═══ RECORDS FOR THE TASK

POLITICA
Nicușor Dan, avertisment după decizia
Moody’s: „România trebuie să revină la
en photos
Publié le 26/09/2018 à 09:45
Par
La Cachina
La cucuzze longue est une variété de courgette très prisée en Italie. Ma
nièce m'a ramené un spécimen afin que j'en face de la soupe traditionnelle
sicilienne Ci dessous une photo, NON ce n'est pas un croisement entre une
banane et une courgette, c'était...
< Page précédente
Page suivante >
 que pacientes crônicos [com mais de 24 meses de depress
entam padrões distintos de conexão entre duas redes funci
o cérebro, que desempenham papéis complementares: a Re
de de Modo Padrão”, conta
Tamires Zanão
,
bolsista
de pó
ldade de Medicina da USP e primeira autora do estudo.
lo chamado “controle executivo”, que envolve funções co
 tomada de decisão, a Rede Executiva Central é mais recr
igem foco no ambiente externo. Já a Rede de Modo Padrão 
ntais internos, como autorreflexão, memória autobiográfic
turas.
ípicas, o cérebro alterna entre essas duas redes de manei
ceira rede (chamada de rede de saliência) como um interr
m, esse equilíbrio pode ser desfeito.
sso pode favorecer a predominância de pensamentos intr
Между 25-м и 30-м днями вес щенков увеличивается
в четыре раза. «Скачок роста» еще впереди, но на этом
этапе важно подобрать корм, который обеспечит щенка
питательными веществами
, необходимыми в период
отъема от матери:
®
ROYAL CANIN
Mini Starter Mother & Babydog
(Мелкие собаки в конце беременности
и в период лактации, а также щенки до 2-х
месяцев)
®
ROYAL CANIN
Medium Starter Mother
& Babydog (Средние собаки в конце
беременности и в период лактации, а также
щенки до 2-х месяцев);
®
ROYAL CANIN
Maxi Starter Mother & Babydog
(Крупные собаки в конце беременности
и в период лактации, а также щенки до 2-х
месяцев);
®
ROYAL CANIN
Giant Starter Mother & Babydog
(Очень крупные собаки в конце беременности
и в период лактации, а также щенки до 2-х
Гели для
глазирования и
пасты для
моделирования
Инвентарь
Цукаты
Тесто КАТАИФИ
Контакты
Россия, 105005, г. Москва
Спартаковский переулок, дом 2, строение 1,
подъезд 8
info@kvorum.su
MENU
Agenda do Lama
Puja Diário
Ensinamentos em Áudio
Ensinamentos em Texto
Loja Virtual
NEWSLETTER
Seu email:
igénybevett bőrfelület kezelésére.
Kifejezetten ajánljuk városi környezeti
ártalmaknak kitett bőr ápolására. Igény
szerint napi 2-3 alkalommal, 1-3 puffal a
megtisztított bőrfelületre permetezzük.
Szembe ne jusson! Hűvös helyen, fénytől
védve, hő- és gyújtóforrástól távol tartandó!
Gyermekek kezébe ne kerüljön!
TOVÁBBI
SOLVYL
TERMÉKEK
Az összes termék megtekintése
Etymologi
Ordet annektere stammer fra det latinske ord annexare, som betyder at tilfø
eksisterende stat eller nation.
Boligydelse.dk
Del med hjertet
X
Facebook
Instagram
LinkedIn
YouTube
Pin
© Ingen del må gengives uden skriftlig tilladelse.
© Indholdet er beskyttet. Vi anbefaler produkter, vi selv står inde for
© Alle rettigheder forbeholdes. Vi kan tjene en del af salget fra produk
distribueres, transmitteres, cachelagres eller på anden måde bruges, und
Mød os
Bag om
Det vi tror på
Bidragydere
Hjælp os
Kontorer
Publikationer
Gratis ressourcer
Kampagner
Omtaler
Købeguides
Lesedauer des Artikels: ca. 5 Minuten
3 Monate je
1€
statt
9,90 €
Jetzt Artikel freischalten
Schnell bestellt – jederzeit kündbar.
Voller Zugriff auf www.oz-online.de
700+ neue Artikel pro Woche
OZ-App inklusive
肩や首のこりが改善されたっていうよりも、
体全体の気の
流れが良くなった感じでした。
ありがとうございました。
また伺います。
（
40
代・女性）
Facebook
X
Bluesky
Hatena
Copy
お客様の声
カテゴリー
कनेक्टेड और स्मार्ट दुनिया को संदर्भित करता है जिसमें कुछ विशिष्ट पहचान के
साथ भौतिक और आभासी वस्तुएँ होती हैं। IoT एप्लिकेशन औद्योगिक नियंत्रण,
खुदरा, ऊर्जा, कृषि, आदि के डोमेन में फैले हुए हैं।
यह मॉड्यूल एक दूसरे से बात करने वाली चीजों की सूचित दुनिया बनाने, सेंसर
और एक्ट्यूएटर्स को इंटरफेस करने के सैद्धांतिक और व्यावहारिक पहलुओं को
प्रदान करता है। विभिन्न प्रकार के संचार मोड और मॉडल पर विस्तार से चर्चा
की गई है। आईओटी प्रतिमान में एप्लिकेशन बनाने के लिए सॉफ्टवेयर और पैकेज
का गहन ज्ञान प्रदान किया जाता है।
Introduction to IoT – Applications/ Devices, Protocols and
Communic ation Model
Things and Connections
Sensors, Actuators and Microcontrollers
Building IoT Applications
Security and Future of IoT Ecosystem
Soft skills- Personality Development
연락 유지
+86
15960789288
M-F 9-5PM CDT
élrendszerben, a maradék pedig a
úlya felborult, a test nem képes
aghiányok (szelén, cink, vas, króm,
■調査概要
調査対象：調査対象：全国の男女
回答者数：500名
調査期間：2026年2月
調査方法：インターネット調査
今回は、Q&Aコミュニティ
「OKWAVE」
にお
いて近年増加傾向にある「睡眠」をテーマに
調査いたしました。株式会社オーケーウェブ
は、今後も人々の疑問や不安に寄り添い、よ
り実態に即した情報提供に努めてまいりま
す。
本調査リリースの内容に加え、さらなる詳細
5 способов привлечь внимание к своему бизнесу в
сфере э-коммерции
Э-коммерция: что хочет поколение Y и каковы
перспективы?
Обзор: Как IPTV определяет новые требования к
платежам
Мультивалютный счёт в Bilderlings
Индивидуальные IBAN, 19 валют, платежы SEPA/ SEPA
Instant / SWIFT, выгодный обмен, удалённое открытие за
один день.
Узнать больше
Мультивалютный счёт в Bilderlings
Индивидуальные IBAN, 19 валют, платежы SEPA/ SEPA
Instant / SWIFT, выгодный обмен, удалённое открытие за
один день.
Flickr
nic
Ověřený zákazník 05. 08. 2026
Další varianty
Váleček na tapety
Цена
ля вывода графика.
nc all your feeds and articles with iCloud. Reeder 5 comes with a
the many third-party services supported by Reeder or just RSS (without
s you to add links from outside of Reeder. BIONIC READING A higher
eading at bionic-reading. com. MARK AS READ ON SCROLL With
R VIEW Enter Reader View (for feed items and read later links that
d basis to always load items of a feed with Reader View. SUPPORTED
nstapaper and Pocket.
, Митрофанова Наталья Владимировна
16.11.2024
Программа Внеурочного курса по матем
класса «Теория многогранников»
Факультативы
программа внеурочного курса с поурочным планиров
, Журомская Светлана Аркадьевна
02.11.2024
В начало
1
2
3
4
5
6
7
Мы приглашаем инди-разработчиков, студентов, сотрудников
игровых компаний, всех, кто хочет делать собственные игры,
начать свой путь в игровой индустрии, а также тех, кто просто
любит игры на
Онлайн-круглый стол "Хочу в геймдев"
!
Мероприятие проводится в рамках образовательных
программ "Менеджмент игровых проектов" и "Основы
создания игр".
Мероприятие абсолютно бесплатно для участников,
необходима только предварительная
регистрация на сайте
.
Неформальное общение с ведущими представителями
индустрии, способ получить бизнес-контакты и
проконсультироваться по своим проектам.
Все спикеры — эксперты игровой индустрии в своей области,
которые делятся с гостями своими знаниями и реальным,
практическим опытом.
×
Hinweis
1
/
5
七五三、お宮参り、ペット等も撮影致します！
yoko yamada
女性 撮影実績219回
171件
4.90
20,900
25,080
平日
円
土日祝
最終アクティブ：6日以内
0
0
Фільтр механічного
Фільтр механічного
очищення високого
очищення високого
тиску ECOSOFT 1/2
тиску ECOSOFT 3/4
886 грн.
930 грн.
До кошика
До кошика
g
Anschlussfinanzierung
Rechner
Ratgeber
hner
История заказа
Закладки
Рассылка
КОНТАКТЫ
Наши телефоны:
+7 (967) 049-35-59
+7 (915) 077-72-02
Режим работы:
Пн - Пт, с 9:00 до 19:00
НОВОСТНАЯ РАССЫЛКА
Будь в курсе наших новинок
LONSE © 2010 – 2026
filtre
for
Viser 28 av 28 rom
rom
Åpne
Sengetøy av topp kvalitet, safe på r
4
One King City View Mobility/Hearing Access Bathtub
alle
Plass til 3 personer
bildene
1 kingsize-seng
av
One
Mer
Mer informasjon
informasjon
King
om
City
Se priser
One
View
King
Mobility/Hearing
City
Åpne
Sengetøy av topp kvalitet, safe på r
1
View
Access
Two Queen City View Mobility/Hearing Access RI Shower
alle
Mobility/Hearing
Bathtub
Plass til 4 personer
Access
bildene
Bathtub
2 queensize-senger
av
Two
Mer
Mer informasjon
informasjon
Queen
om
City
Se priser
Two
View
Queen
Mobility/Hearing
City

══════

* _THE PROBLEM_
Look through the entries above and list every line containing "como".

* _RESPONSE_
ntais internos, como autorreflexão, memória autobiográfic
ceira rede (chamada de rede de saliência) como um interr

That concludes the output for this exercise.